主力となる百貨店業の銀座店におきましては、中期経営計画の諸施策の下、2023年3月に「ジェンダーレス」「エイジレス」等、お客様の購買行動の変化に伴う利便性向上を目指したメンズ・レディース一体の複合アパレル売場を5階に、また、12月には地下1階和洋菓子売場に、ラグジュアリーホテル「ザ・ペニンシュラ香港」にインスピレーションを受けて誕生した「ザ・ペニンシュラ ブティック&カフェ」等をオープンさせました。このように、顧客ニーズに応える魅力ある数々のリニューアルで収益の向上を目指しつつ、CRM(顧客関係管理)を推し進めることで、さらなる顧客基盤の拡大と深耕に注力してまいりました。

 番組中で紹介されていたレディース・メンズ商品を一緒に買い物できるフロアの他に、「ザ・ペニンシュラ ブティック&カフェ」等の新しい売り場づくりにより顧客ニーズを掘り起こしてきたことがわかります。
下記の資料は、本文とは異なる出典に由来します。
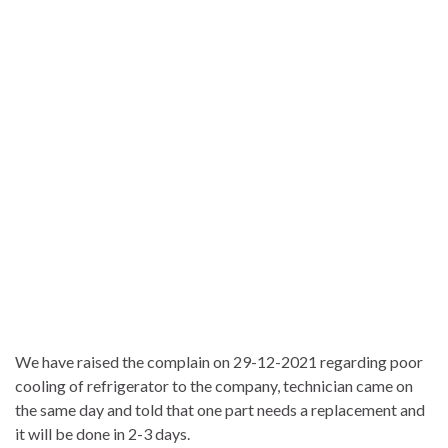
We have raised the complain on 29-12-2021 regarding poor
cooling of refrigerator to the company, technician came on
the same day and told that one part needs a replacement and
it will be done in 2-3 days.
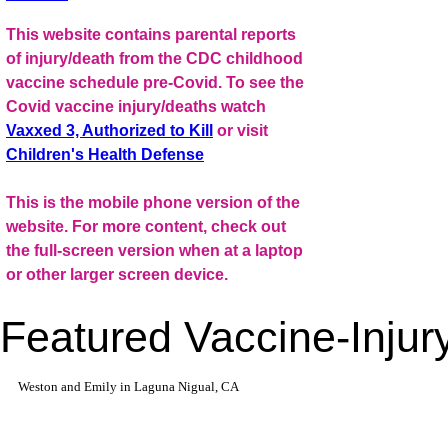
This website contains parental reports
of injury/death from the CDC childhood
vaccine schedule pre-Covid. To see the
Covid vaccine injury/deaths watch
Vaxxed 3, Authorized to Kill
or visit
Children's Health Defense
This is the mobile phone version of the
website. For more content, check out
the full-screen version when at a laptop
or other larger screen device.
Featured Vaccine-Injury
Weston and Emily in Laguna Nigual, CA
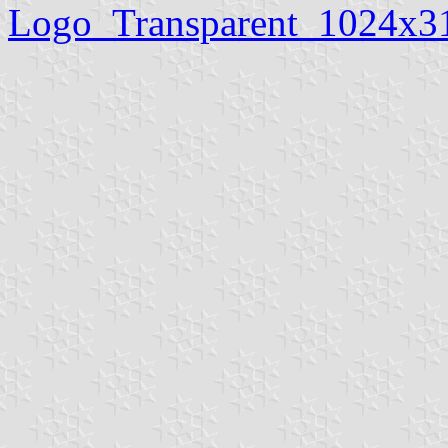
Logo_Transparent_1024x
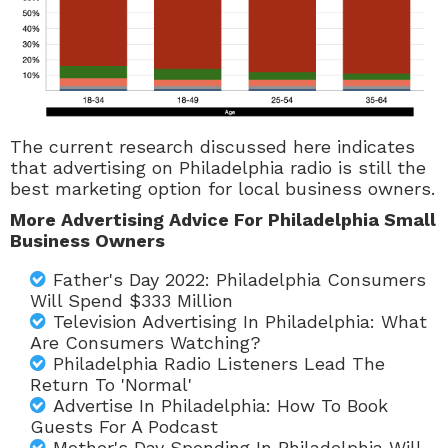
The current research discussed here indicates
that advertising on Philadelphia radio is still the
best marketing option for local business owners.
More Advertising Advice For Philadelphia Small
Business Owners
Father's Day 2022: Philadelphia Consumers
Will Spend $333 Million
Television Advertising In Philadelphia: What
Are Consumers Watching?
Philadelphia Radio Listeners Lead The
Return To 'Normal'
Advertise In Philadelphia: How To Book
Guests For A Podcast
Mother's Day Spending In Philadelphia Will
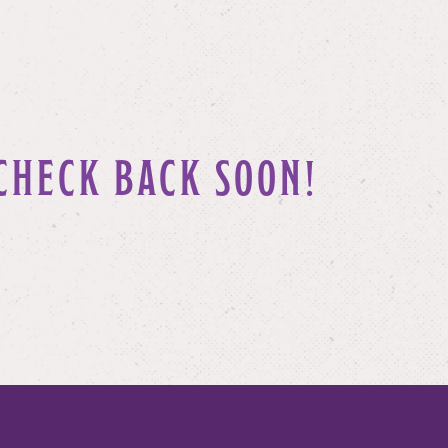
CHECK BACK SOON!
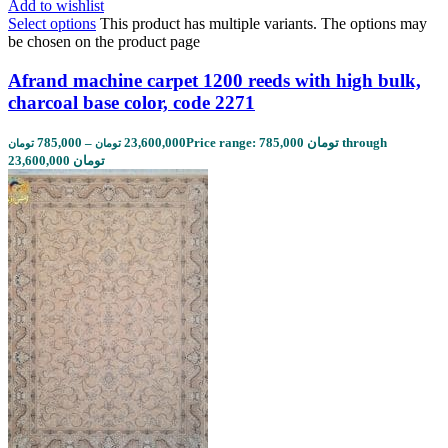
Add to wishlist
Select options
This product has multiple variants. The options may
be chosen on the product page
Afrand machine carpet 1200 reeds with high bulk,
charcoal base color, code 2271
785,000
–
23,600,000
Price range: 785,000 تومان through
تومان
تومان
23,600,000 تومان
 「当店の強みを発揮できる商品政策」というのは、おそらく、例えば番組中で紹介されていた、銀座の名店の味が楽しめる冷凍食品などの地域の魅力を活かした商品づくりなどが該当するのでしょう。

知財

 松屋の知的財産の保有状況について順を追って説明します。なお、特許について超ざっくりな解説が欲しい方はこちら

商標

 商標は、74件の商標登録がありました。

 直近では2024年4月1日に「Future Leaders Academy in Ginza」(以下、「FLAG」)のロゴの商標出願がされておりましたので、こちらについて調査してみました。
FLAGは、要するに、ビジネスリーダーを目指す方向けの教育事業です。FLAGについては、有価証券報告書でも以下の言及があることから関心の高さが感じられます。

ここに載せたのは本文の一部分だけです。